Los ministerios de Seguridad Pública, Defensa Nacional y Marina, así como la fiscalía federal publicaron en el Diario Oficial de la Federación las directivas que regulan el uso de la fuerza y disponen la “puesta a disposición ante el Ministerio Público de manera inmediata” de los detenidos.
Con estas normas “estamos dotando a nuestras fuerzas federales de mejores instrumentos para garantizar tanto los derechos de los inculpados, como los derechos de las víctimas”, afirmó el presidente mexicano, Felipe Calderón, al hacer el anuncio en una ceremonia pública.
Los nuevos protocolos establecen que “sólo cuando sea estrictamente necesario e inevitable los Integrantes emplearán la fuerza para impedir la perturbación del orden público” y que además ese recurso “será adecuado y en proporción a la resistencia o agresión recibida”.
En cuanto a la detención de presuntos delincuentes, se deberá informar a éstos de sus derechos al aprehenderlos, llevarlos a un centro médico para certificar su salud y “trasladar inmediatamente al detenido para ponerlo a disposición del Ministerio Público”.
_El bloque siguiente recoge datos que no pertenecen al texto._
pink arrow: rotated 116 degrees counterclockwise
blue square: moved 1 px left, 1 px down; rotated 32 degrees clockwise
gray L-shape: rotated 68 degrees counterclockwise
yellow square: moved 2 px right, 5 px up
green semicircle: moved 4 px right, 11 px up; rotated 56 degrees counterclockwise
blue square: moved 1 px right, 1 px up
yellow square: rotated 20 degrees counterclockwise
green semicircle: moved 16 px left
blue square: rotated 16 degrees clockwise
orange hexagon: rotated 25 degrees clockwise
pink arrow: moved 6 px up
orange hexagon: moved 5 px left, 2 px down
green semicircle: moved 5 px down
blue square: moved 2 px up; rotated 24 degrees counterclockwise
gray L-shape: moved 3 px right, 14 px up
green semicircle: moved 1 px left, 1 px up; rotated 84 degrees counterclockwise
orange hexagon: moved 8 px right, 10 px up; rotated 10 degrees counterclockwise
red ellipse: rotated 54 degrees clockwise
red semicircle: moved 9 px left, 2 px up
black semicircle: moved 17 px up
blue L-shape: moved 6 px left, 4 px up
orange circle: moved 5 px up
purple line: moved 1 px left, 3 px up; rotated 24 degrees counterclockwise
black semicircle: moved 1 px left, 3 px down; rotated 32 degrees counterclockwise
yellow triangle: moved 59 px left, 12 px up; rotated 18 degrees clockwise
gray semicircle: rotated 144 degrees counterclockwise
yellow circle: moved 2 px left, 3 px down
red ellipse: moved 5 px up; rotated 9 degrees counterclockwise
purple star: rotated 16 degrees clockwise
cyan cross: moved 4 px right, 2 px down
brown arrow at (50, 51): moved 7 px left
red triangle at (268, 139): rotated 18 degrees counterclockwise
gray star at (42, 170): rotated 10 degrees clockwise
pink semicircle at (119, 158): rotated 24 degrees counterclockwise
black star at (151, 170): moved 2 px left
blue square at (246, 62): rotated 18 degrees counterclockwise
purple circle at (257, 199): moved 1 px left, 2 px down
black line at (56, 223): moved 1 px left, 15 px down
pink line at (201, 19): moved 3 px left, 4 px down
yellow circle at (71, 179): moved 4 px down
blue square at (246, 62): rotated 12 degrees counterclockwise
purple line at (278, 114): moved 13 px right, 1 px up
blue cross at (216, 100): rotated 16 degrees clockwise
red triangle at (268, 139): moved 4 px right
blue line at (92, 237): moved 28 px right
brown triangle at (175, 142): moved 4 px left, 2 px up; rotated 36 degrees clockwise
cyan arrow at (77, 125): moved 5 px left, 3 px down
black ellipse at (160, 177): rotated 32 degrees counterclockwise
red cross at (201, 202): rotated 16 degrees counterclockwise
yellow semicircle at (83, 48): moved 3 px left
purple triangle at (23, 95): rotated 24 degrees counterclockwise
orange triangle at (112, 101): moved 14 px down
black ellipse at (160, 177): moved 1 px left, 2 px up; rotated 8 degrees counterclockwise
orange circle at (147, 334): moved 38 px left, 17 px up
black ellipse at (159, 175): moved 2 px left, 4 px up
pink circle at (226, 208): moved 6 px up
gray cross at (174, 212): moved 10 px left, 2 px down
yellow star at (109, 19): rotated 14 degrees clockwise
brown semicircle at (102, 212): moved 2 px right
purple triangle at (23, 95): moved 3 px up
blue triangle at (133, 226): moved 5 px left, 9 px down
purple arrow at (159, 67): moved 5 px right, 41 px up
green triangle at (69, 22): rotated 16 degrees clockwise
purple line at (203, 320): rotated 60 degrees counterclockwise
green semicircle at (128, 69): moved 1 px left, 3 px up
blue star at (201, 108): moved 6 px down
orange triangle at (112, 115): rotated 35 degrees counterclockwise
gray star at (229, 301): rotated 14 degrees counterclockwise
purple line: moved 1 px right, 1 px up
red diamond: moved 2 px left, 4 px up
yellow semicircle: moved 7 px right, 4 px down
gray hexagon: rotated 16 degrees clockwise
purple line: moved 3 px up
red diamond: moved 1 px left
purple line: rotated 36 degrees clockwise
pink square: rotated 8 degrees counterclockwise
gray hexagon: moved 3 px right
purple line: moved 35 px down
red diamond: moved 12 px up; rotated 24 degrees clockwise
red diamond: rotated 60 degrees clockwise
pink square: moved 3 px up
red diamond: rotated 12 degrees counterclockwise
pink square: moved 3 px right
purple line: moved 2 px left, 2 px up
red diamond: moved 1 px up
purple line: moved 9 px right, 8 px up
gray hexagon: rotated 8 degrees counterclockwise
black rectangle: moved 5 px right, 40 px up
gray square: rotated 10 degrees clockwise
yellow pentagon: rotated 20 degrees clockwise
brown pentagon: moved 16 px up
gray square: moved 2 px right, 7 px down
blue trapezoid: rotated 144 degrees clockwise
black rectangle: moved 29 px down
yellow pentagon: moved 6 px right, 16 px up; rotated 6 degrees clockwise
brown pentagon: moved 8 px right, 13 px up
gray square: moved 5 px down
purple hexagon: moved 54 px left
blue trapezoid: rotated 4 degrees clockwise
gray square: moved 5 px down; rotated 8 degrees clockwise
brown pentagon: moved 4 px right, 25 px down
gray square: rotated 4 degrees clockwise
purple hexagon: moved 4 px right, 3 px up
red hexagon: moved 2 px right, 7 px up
“Así, se garantiza la protección de los derechos de los presuntos responsables, reduciendo, por ejemplo, la posibilidad de que existan casos de tortura o de acusación infundada de tortura”, explicó Calderón.
Desde diciembre de 2006, cuando se lanzó una ofensiva contra el crimen organizado con la intervención del ejército en apoyo de la policía federal, se han multiplicado las acusaciones de violaciones a los derechos humanos por estos cuerpos.
En ese plazo, la Comisión Nacional de Derechos Humanos (CNDH) ha emitido más de 5.000 recomendaciones por tratos crueles, degradantes y torturas, la mayoría de ellos registrados poco después de la detención.
También se ha acusado a las fuerzas policiales de violar la presunción de inocencia al presentar a los detenidos ante los medios de comunicación como culpables antes de entregarlos a la justicia.
“Es una deuda pendiente desde hace algunos años y que hubiera sido, quizá, más oportuno hace algún tiempo. Sin embargo, es importante que haya surgido, aun cuando sea a fin de sexenio”, dijo al respecto el titular de la CNDH (ombdusmán) Raúl Plascencia a la prensa en la Cámara de Diputados.
Medio millón de funcionarios trabajan en tareas de seguridad pública en México y es importante “hacerles entender cómo y cuáles son los límites del ejercicio de la fuerza y el deber que tienen también de aplicarla en algunos casos”, añadió Plascencia.
“Es un paso, pero está incompleto porque no existen los manuales para aplicar esos protocolos”, dijo por otro lado a la AFP, José María Marroquín, director del Centro de Derechos Humanos Miguel Agustín Pro Juárez.
El activista también lamentó que los protocolos no digan nada sobre la presentación de detenidos ante los medios de comunicación antes de haber iniciado su juicio, y que tampoco señale la creación de un registro único de detenidos.
“Nos gustaría ver los manuales para ver cómo se van aplicar estos protocolos que están enfocados sobre todo al uso de la fuerza cuando las fuerzas de seguridad se encuentren amenazadas”, concluyó Marroquín.